Couverture médiatique d'HEC Paris dans la presse francophone
L’Express rapporte que le mal-être au travail coûte chaque année près de 300 milliards d’euros à l’économie française, soit 10,6 % du PIB. Marc Beretta, professeur à HEC, alerte sur l’impact du management autoritaire, de l’insécurité de l’emploi ou encore de la perte de sens, autant de facteurs aggravant les troubles psychiques chez les salariés.
Selon Le Parisien, les admissions parallèles offrent une seconde chance aux étudiants issus d’universités ou de BTS pour intégrer les grandes écoles comme Polytechnique, CentraleSupélec ou HEC Paris. Brice Rabourdin, directeur exécutif du programme pré-expérience à HEC Paris, affirme que cette voie permet d’« enrichir le campus par la diversité géographique, académique et culturelle » des profils recrutés. Loin d’être un accès facilité, ce processus est jugé tout aussi exigeant que les concours traditionnels.
Le Nouvel Obs rapporte les résultats du dernier Baromètre des Transitions HEC-Viavoice : 58 % des Français soutiennent l’instauration de quotas féminins dans les prépas scientifiques. François Gemenne, professeur à HEC Paris, y déplore par ailleurs un recul des préoccupations climatiques, qu’il attribue à un récit médiatique minimisant l’urgence environnementale.
Dans le cadre du Baromètre HEC mené avec Viavoice et BFM Business, Pascal Saint-Amans, professeur de droit et fiscalité à HEC Paris, analyse dans une interview pour L'Express le profond malaise des Français face à leur niveau d’imposition, qu’ils jugent très élevé pour un retour sur investissement décevant. Il souligne un paradoxe : alors que la France est l’un des pays les plus fiscalisés, ses citoyens restent insatisfaits des services publics, contrairement aux pays nordiques. Ce baromètre met aussi en lumière un intérêt croissant pour l’impôt participatif, une idée qui pourrait renouveler le lien entre citoyens et budget public.
Le monde rapporte que l’élection du nationaliste Karol Nawrocki à la présidence polonaise compromet le projet européen de Donald Tusk.

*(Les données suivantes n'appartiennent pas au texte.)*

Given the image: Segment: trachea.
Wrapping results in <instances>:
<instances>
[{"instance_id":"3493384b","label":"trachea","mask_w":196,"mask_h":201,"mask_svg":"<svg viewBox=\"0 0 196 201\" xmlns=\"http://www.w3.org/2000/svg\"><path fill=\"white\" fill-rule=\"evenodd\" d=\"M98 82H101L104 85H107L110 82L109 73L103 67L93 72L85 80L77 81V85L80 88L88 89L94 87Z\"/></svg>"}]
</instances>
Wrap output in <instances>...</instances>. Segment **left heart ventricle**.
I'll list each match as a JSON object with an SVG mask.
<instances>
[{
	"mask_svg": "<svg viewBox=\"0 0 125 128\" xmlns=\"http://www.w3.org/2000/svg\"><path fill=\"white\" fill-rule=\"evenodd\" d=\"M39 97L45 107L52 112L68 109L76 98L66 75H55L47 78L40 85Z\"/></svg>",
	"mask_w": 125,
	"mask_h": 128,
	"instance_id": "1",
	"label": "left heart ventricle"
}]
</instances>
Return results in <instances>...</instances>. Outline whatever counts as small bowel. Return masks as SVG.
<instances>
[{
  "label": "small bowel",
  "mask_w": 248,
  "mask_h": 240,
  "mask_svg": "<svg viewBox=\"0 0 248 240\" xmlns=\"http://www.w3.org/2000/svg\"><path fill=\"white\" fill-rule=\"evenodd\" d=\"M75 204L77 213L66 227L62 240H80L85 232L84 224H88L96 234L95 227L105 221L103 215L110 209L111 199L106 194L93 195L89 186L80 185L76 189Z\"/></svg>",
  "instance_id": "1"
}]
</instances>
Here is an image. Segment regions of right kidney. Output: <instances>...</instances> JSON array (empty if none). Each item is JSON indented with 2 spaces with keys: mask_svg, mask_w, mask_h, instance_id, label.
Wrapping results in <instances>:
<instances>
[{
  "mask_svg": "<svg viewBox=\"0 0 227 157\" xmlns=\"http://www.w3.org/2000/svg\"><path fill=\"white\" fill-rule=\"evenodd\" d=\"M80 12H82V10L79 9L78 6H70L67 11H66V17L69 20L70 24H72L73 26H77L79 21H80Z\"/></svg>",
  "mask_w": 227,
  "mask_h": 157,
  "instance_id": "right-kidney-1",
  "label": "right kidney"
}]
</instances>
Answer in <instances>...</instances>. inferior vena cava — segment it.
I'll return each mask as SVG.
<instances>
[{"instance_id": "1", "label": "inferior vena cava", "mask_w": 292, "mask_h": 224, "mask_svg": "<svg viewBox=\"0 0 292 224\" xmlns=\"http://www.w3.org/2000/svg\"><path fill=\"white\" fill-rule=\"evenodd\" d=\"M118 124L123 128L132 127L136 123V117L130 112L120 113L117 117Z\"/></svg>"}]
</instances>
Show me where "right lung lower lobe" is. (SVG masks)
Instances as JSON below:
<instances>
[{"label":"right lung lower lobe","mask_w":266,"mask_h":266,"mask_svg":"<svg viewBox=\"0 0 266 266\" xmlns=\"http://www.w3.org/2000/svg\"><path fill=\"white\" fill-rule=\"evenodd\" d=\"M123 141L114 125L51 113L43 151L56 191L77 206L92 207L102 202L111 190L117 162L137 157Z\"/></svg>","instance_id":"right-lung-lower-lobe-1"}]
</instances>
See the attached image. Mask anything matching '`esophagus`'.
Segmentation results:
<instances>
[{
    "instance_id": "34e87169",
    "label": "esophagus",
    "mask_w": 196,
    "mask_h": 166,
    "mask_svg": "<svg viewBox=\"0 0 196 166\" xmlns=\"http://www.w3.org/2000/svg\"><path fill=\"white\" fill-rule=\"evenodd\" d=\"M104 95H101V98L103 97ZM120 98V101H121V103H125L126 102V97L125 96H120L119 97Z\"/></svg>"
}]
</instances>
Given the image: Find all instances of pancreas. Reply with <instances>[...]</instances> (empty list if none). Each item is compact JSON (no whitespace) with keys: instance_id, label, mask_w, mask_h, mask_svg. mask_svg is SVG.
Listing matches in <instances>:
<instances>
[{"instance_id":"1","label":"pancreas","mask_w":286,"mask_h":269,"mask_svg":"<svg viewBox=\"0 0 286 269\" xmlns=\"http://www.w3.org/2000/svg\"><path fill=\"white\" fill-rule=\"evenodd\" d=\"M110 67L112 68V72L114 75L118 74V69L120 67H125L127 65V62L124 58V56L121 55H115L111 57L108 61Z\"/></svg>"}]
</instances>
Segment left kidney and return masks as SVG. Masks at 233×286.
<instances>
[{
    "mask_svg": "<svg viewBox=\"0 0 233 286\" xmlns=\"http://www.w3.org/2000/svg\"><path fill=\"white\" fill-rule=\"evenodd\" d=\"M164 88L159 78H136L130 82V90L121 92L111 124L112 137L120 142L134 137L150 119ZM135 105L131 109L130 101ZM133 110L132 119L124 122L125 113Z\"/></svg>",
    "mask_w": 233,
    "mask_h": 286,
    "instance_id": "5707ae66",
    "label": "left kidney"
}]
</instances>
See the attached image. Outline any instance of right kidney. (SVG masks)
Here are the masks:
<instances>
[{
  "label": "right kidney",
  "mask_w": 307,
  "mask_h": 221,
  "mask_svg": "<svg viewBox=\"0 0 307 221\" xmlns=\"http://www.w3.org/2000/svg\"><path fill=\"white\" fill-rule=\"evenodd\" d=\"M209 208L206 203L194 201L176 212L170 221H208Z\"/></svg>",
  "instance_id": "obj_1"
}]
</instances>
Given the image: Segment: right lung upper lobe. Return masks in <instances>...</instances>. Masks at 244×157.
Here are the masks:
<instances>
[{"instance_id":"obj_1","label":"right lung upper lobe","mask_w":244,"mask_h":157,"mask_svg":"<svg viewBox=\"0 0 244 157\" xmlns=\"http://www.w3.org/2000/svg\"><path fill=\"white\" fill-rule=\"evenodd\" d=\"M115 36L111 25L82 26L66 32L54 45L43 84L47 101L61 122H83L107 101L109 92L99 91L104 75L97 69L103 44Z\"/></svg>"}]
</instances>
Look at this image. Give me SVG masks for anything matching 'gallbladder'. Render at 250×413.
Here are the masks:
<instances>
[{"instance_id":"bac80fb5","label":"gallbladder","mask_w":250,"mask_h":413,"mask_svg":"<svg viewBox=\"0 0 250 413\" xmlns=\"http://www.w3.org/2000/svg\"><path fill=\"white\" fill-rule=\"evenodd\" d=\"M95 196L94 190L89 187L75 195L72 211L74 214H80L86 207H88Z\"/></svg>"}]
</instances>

Le professeur de droit à HEC Paris Alberto Alemanno estime que cette victoire déstabilise aussi bien la coalition au pouvoir que l’équilibre européen.

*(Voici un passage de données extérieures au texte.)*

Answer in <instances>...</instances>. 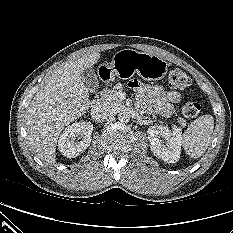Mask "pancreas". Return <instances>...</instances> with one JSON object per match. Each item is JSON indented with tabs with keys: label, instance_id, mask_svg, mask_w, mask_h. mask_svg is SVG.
Returning <instances> with one entry per match:
<instances>
[{
	"label": "pancreas",
	"instance_id": "1",
	"mask_svg": "<svg viewBox=\"0 0 233 233\" xmlns=\"http://www.w3.org/2000/svg\"><path fill=\"white\" fill-rule=\"evenodd\" d=\"M122 92V85L117 84L112 89L107 90L103 93V99L104 101L110 106V107H118L123 104L122 99L119 98V94ZM178 123L184 127L186 126V120L184 118H178Z\"/></svg>",
	"mask_w": 233,
	"mask_h": 233
}]
</instances>
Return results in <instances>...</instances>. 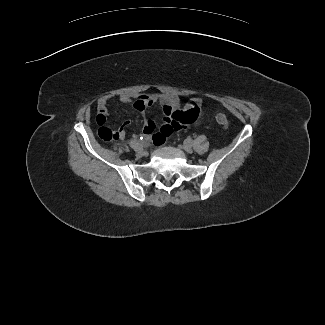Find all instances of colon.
<instances>
[{
    "instance_id": "obj_1",
    "label": "colon",
    "mask_w": 325,
    "mask_h": 325,
    "mask_svg": "<svg viewBox=\"0 0 325 325\" xmlns=\"http://www.w3.org/2000/svg\"><path fill=\"white\" fill-rule=\"evenodd\" d=\"M216 120L220 125H222L224 127H227L229 125V120L222 113H218L216 115ZM98 135H99V137L101 139H103L105 141H110V140L118 139L119 131L117 129H110L108 127H101L98 130Z\"/></svg>"
}]
</instances>
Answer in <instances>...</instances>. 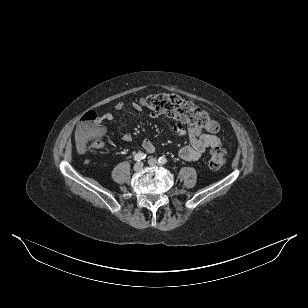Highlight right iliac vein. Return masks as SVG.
<instances>
[{
  "mask_svg": "<svg viewBox=\"0 0 308 308\" xmlns=\"http://www.w3.org/2000/svg\"><path fill=\"white\" fill-rule=\"evenodd\" d=\"M142 168H143V163H142V162L136 163V164L134 165V167H133L134 171H136V172L141 171Z\"/></svg>",
  "mask_w": 308,
  "mask_h": 308,
  "instance_id": "1",
  "label": "right iliac vein"
}]
</instances>
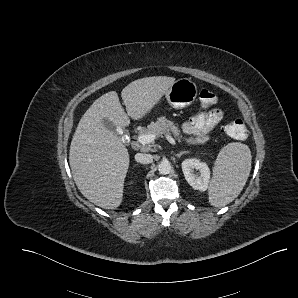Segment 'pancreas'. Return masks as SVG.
I'll use <instances>...</instances> for the list:
<instances>
[{"mask_svg":"<svg viewBox=\"0 0 298 298\" xmlns=\"http://www.w3.org/2000/svg\"><path fill=\"white\" fill-rule=\"evenodd\" d=\"M149 132L157 133L159 136H163L166 132H169L175 139H178L180 136V132L174 122L168 120L164 115L157 117L154 122H151L148 126L138 131V134L141 135Z\"/></svg>","mask_w":298,"mask_h":298,"instance_id":"1","label":"pancreas"}]
</instances>
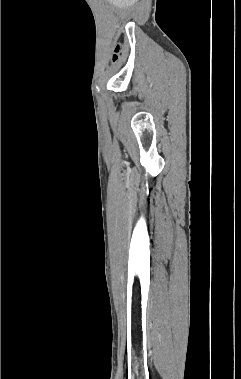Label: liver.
<instances>
[{"label": "liver", "mask_w": 241, "mask_h": 379, "mask_svg": "<svg viewBox=\"0 0 241 379\" xmlns=\"http://www.w3.org/2000/svg\"><path fill=\"white\" fill-rule=\"evenodd\" d=\"M113 2L120 7H125L132 5L135 0H113Z\"/></svg>", "instance_id": "1"}]
</instances>
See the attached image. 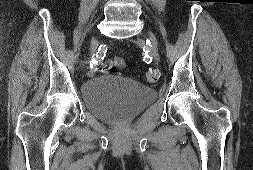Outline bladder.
Wrapping results in <instances>:
<instances>
[{"instance_id":"31cf9c89","label":"bladder","mask_w":253,"mask_h":170,"mask_svg":"<svg viewBox=\"0 0 253 170\" xmlns=\"http://www.w3.org/2000/svg\"><path fill=\"white\" fill-rule=\"evenodd\" d=\"M81 95L91 114L113 123L135 118L156 100L154 88L112 74L87 80Z\"/></svg>"}]
</instances>
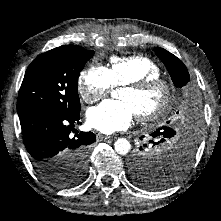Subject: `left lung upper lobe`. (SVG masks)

Dans une tribune pour Les Échos Entrepreneurs, Étienne Krieger, professeur affilié à HEC Paris et expert en finance entrepreneurial, compare la création d’une startup en binôme à un véritable « mariage entrepreneurial », soulignant que le business plan commun est un test fondamental de compatibilité. Selon lui, ce document permet de clarifier ambitions, valeurs, répartition des rôles et gestion des désaccords, et constitue un miroir révélateur autant du projet que des fondateurs eux-mêmes.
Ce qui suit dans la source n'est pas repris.